The answer must consist of every line in the data that contains "https".

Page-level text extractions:

-- Opening Marker --

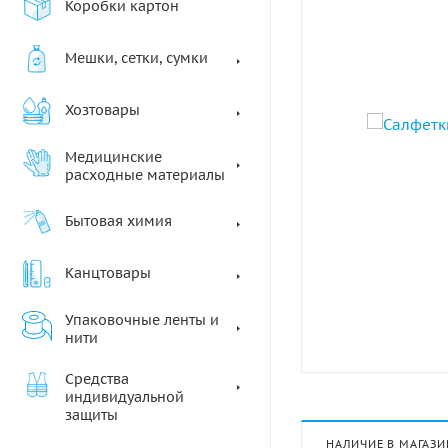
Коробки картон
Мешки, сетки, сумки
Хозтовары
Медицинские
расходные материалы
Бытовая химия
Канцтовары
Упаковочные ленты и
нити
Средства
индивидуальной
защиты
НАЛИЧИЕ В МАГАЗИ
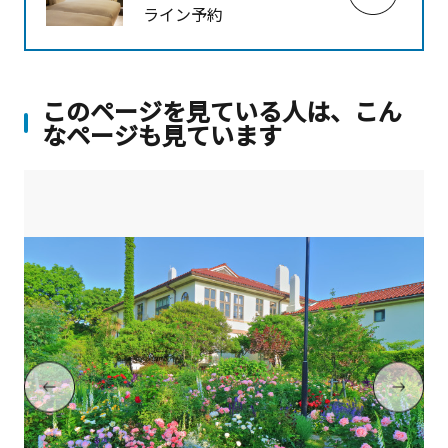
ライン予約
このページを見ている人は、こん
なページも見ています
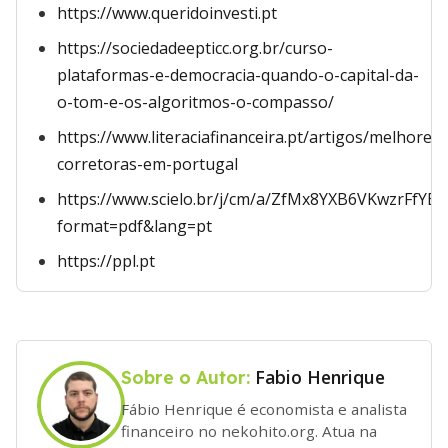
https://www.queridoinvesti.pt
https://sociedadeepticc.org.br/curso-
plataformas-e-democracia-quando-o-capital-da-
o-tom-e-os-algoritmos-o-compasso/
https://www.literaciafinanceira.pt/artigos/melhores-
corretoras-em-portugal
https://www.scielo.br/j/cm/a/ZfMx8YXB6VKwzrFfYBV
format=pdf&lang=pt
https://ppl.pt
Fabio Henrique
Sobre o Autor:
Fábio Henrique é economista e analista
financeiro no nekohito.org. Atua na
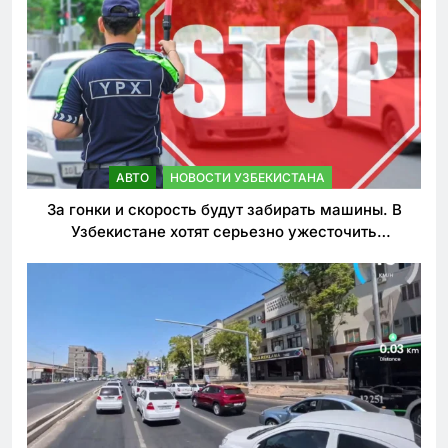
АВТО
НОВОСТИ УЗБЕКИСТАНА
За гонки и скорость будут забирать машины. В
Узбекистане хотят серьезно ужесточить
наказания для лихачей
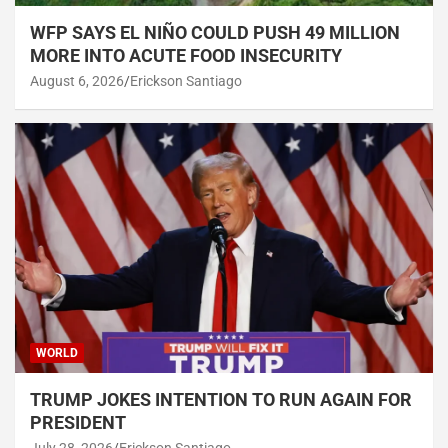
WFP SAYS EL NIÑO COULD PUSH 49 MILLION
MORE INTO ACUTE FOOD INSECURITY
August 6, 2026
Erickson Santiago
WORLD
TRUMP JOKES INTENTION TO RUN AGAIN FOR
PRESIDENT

-- Closing Marker --

» Result of this exercise:
https://www.queridoinvesti.pt
https://sociedadeepticc.org.br/curso-
https://www.literaciafinanceira.pt/artigos/melhores-
https://www.scielo.br/j/cm/a/ZfMx8YXB6VKwzrFfYBV
https://ppl.pt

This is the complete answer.